If you read Things are a bit Spotty, you may recall that I was having a fungal issue with the tomatoes. I’m calling it Grey Leaf Spot until someone tells me otherwise. Last year this stuff completely ravaged my tomato plant to the point that I had very little yield.

Last week I treated the plant with Atomic Grow™ and trimmed off the terminal branches. I left a few of the branches with the initial stages of yellowing to see what would happen. One week later, the leaves are virtually unchanged and it appears that the fungal invasion has been stopped in its tracks. The new growth is green and healthy. I’m not going to go overboard with excitement, but things look promising!

Leaf-Spot-Halted

I know I said I would make my next Atomic Grow™ application yesterday. I reserve the right to change my mind, and so I have declared Sundays to be “Atomic Sunday”. I will make the application this afternoon and post some quick photos. There are some new guests in the garden (one for which I have planted a specific herb), and I will not be spraying that plant because I want to encourage the guests. Sorry for the vagueness, but I think I’ll let you watch them progress and see who can guess what they are. Their momma dropped them off on Friday, so stay tuned for some baby pictures this afternoon.

Here is the Oasis this weekend. Doesn’t everything look happy?

Oasis

A closer shot of some of the herbs. This is my first year with celery. I’m learning about self-blanching and how celery needs to be grouped together. I had thinned out the clump and moved some plants to outside areas. They are easily identified because they turned pale yellow. The central clump is still green. I guess we will wait and watch to see how they turn out.

Herbs

The cherry tomato plant has officially reached tree status in my book. It is upwards of 5′ tall and growing by leaps and bounds. If it didn’t make those yummy tomatoes I’d think it were a weed.

Cherry-Tomato-Tree

Time for a salad.

Cherry-Tomatoes

The succulent garden is doing great. Notice that green grass in front?

Succulents

Over the course of the week our banana flower has opened up and exposed the first hand of six bananas.
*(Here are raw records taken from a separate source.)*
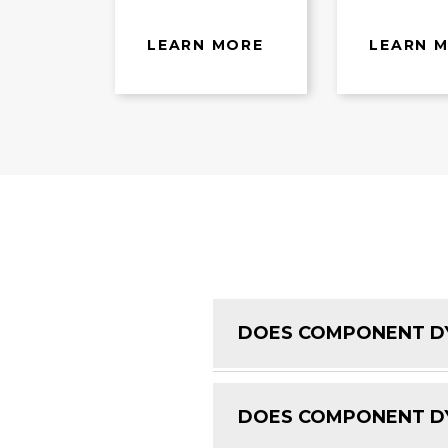
LEARN MORE
LEARN 
DOES COMPONENT DY
DOES COMPONENT DY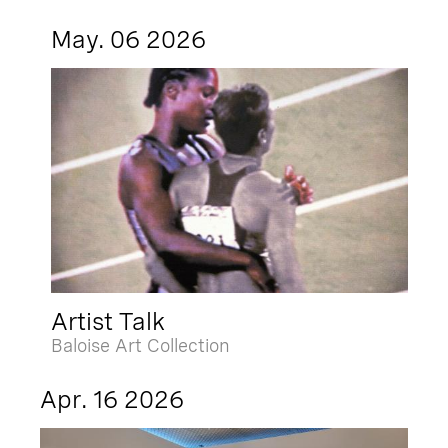
May. 06 2026
Artist Talk
Baloise Art Collection
Apr. 16 2026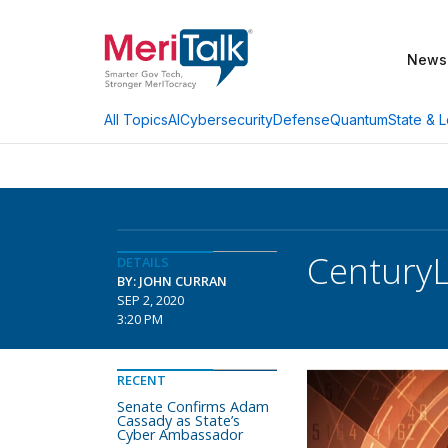
News
AI
Cybersecurity
Defense
Quantum
State & L
All Topics
CenturyL
DETAILS
BY: JOHN CURRAN
SEP 2, 2020
3:20 PM
RECENT
Senate Confirms Adam
Cassady as State’s
Cyber Ambassador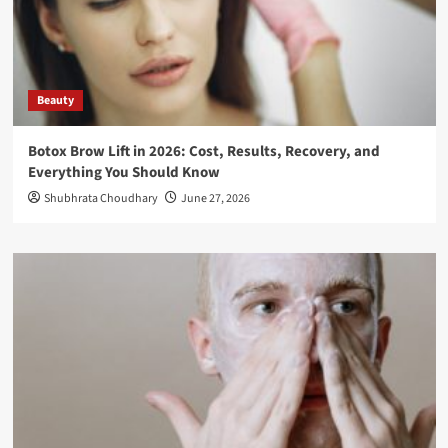
Beauty
Botox Brow Lift in 2026: Cost, Results, Recovery, and
Everything You Should Know
Shubhrata Choudhary
June 27, 2026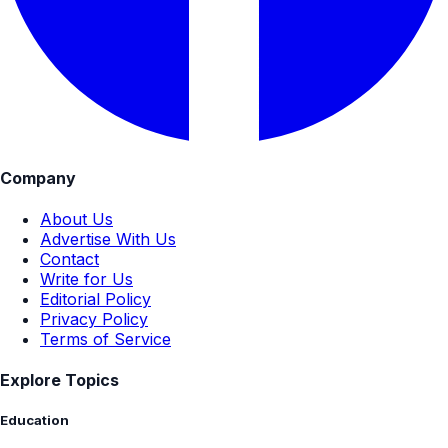
Company
About Us
Advertise With Us
Contact
Write for Us
Editorial Policy
Privacy Policy
Terms of Service
Explore Topics
Education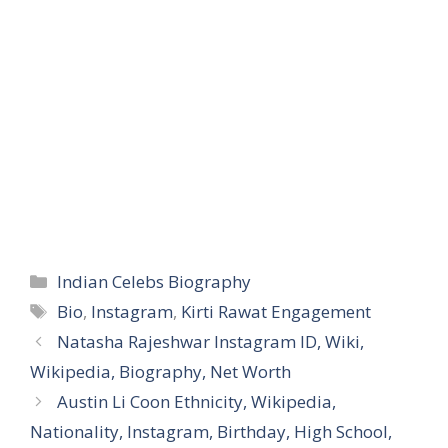
Categories
Indian Celebs Biography
Tags
Bio
,
Instagram
,
Kirti Rawat Engagement
Natasha Rajeshwar Instagram ID, Wiki,
Wikipedia, Biography, Net Worth
Austin Li Coon Ethnicity, Wikipedia,
Nationality, Instagram, Birthday, High School,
AJ explained to me that this is only the beginning. Each layer of the pod will open up in succession and reveal another hand. He estimates five or six more to come. This has been the highlight of my week.

Banana-Flower-Preopen

Banana-Flower-Opening

Banana-Flower-Opening-more

The poblano peppers got off to a rocky start, but now they are loaded with babies.

Baby-Poblano

Can I have more than one highlight? The Marketmore 76 cucumber has exploded in size.

Marketmore 76 Cucumber

And I found three new babies on a single branch. I’ve got to keep my eye out for those pickleworms. They are not allowed to eat our cucumbers.

Baby-Cucumbers

The muskmelon took a beating from the winds this week. The older leaves are fairly shredded, but there is so much new growth that it hardly matters. This plant is loaded with babies.

Muskmelon Vine

Dead frog walking. Yes, here is another Cuban Tree Frog. This one has set up housekeeping inside one of the bamboo stakes. The stake has filled with water, thus forcing froggie to poke out of the top in the daylight. These are nocturnal frogs, so you can see its determination to stay home. I was able to get extremely close and the frog didn’t budge. I’m still building the fortitude to round up and kill these invasives. I even bought some Benzocaine to put them gently to sleep before popping them into the freezer. AJ is promoting the idea of just stomping on them. Is he mean or what? Actually, it would probably be the most humane way. I just don’t think I could do it.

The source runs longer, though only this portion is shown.